**Exercise:** The required output is the lines below from the line containing "Грузинская выпечка и десеры" to the line containing "оляционного материала", inclusive, retyped exactly. No other lines belong in it.

[Collected data]
######
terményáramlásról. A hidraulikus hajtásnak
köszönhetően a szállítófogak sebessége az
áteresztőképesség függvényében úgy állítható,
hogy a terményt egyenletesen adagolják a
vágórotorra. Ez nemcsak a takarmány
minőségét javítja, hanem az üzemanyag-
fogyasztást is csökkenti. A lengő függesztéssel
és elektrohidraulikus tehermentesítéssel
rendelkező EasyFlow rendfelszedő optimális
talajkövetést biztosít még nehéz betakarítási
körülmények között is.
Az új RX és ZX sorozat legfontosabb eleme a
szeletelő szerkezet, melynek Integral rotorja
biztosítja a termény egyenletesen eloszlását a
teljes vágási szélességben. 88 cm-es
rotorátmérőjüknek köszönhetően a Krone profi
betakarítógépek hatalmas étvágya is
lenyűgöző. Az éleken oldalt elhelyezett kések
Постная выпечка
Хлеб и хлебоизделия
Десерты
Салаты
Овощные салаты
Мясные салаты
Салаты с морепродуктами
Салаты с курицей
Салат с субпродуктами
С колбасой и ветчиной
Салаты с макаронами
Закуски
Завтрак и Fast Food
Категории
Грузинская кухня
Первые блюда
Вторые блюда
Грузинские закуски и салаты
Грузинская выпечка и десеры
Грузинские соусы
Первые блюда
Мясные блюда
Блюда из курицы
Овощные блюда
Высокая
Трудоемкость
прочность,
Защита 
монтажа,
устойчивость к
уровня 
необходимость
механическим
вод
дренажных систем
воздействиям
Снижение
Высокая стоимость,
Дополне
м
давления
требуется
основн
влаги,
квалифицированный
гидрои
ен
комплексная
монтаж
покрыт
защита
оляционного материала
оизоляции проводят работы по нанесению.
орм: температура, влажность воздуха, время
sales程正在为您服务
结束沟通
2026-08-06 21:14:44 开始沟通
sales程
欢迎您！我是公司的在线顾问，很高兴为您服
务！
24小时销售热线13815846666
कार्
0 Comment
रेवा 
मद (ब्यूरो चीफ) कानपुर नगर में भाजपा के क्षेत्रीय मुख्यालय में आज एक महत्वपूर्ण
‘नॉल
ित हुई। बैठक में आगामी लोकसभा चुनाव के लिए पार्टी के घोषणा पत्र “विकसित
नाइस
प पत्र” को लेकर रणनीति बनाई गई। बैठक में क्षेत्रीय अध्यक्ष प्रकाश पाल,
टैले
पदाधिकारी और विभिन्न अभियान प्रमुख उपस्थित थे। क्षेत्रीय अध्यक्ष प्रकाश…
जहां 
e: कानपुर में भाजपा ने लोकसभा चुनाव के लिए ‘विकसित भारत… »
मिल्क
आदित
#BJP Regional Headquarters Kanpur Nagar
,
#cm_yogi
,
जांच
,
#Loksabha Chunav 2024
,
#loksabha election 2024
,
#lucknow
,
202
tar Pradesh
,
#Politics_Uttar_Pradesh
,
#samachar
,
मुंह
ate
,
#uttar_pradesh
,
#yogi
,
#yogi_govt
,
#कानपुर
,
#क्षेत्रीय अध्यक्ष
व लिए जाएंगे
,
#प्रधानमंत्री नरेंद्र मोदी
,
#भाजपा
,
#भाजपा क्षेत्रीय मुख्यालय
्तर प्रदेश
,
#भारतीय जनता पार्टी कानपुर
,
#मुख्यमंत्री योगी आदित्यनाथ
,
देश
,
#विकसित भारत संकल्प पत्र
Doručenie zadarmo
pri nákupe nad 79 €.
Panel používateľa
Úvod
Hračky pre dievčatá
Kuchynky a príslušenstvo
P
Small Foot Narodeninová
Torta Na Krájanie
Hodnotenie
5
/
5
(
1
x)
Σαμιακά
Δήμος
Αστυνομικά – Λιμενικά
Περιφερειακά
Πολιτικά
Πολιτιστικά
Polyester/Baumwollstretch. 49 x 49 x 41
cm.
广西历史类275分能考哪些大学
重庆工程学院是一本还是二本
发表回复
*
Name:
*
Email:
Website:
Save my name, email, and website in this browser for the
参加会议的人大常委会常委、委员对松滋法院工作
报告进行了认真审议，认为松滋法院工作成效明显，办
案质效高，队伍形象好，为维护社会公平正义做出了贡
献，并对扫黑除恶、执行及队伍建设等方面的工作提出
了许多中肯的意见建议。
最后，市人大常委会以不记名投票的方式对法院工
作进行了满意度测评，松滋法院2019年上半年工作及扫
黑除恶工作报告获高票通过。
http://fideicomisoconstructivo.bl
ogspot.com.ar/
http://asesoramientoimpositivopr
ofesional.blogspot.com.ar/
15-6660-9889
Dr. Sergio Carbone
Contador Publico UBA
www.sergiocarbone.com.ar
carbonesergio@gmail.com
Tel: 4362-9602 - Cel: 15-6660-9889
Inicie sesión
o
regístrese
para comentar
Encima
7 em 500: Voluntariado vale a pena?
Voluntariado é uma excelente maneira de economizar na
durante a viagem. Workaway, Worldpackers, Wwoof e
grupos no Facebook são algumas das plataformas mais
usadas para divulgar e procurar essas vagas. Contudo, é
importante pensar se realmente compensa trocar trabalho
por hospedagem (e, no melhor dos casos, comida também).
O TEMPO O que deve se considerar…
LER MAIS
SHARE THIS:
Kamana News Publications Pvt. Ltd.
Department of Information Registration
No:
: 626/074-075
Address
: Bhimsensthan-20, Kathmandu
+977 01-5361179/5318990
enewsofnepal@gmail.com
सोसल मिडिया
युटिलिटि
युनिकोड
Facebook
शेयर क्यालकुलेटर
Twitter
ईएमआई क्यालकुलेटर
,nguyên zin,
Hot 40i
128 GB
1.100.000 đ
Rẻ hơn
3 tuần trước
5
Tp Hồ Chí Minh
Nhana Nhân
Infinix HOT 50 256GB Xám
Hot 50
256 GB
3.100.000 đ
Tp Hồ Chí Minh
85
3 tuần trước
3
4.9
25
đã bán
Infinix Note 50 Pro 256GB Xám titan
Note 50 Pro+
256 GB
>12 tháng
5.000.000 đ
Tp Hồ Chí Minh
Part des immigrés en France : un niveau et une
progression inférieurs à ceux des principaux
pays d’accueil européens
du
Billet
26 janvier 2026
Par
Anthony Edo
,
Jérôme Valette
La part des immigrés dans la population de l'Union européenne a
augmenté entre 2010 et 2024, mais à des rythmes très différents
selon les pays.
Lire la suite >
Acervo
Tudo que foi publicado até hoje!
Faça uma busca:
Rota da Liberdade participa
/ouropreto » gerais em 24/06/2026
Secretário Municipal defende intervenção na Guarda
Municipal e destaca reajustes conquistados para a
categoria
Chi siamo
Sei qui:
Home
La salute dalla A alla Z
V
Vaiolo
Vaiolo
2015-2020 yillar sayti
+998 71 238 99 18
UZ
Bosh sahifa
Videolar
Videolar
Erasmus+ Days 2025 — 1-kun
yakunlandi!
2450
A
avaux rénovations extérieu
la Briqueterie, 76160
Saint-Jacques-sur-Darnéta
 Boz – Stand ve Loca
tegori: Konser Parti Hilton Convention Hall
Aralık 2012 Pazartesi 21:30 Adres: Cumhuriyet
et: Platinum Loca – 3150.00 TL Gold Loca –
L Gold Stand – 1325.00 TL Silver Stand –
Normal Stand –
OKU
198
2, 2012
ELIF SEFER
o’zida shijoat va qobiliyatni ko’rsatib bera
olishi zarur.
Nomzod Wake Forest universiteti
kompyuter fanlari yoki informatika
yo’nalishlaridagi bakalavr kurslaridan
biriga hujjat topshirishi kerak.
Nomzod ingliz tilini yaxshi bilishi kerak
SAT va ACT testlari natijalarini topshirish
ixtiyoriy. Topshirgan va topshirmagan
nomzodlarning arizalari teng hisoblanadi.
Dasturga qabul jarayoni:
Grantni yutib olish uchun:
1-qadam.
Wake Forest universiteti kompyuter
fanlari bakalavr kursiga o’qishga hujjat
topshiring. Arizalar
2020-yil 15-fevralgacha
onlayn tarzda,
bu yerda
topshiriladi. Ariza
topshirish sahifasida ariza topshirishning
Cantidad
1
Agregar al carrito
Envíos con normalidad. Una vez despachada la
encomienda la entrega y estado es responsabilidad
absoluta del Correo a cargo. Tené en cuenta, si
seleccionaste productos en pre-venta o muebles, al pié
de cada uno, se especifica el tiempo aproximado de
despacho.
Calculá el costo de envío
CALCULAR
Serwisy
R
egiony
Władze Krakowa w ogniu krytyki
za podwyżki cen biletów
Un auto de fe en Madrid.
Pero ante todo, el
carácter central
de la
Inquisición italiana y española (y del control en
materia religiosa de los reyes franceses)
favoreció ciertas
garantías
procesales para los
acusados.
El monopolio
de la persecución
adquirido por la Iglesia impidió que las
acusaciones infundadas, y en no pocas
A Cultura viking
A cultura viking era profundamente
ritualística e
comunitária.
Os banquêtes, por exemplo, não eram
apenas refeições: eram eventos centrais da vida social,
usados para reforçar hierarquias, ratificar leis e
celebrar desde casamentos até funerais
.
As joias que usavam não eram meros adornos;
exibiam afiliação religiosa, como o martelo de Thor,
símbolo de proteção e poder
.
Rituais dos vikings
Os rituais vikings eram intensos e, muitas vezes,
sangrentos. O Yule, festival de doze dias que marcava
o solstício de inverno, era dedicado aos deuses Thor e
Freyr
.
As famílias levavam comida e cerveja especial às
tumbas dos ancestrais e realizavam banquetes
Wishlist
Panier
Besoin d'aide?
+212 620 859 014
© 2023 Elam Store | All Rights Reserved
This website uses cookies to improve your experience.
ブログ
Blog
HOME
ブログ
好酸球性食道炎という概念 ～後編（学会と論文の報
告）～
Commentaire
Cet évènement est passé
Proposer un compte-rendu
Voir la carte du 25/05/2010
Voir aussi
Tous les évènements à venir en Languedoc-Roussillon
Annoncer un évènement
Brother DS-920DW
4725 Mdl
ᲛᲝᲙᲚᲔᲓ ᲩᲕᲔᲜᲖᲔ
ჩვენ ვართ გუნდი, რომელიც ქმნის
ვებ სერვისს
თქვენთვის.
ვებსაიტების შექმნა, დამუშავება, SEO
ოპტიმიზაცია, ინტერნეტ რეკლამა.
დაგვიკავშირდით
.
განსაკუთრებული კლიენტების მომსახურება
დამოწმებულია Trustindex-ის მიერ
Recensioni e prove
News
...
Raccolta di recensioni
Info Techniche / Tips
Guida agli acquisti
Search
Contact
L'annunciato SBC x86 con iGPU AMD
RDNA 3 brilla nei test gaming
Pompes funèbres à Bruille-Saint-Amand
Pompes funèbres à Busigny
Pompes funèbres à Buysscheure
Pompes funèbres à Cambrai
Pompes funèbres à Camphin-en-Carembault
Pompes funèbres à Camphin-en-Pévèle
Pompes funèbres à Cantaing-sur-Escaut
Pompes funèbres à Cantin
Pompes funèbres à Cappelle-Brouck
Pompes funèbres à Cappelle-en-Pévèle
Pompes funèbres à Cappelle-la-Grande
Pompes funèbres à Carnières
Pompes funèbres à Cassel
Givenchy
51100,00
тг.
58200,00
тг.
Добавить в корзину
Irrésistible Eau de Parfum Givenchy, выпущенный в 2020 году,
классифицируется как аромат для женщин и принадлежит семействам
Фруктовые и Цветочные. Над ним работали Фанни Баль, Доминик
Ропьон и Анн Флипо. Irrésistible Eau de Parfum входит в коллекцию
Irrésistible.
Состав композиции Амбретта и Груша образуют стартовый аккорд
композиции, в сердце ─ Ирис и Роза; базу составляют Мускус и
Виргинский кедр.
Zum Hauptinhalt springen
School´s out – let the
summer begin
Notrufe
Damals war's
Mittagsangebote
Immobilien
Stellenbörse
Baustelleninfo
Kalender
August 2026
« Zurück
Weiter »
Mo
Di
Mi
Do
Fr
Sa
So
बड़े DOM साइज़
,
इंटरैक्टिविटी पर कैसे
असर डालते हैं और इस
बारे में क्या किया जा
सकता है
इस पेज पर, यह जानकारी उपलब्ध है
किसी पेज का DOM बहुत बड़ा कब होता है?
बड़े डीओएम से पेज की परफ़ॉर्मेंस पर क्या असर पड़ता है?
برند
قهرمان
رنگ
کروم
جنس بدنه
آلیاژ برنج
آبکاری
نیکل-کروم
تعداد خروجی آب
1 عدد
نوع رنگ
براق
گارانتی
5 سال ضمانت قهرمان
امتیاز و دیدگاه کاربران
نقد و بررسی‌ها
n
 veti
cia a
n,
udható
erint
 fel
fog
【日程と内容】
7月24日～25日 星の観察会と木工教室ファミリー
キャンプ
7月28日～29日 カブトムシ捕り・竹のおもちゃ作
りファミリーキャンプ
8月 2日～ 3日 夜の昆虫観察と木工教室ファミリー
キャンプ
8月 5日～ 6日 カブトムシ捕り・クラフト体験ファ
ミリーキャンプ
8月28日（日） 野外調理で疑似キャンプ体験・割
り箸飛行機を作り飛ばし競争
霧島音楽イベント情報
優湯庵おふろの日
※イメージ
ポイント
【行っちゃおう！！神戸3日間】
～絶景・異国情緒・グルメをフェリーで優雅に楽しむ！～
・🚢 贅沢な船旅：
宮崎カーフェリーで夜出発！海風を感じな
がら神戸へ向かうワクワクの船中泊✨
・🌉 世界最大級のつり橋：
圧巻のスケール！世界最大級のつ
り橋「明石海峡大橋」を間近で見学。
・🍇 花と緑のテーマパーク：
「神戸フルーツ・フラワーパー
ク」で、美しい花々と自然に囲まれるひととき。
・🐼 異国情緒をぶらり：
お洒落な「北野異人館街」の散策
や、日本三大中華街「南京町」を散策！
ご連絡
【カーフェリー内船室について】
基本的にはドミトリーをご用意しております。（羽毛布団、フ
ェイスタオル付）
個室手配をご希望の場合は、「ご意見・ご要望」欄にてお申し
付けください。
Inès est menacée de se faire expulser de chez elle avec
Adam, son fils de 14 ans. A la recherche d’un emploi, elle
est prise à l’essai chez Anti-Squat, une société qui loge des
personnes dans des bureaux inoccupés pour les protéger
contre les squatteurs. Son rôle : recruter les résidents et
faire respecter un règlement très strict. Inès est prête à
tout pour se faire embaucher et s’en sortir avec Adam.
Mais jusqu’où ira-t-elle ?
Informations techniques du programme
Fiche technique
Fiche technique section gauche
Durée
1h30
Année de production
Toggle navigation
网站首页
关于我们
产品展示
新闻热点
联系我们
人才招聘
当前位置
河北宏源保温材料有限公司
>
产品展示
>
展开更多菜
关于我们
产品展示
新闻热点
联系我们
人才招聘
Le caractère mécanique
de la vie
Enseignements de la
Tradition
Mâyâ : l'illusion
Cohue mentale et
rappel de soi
######
**Output of the task:**
Грузинская выпечка и десеры
Грузинские соусы
Первые блюда
Мясные блюда
Блюда из курицы
Овощные блюда
Высокая
Трудоемкость
прочность,
Защита 
монтажа,
устойчивость к
уровня 
необходимость
механическим
вод
дренажных систем
воздействиям
Снижение
Высокая стоимость,
Дополне
м
давления
требуется
основн
влаги,
квалифицированный
гидрои
ен
комплексная
монтаж
покрыт
защита
оляционного материала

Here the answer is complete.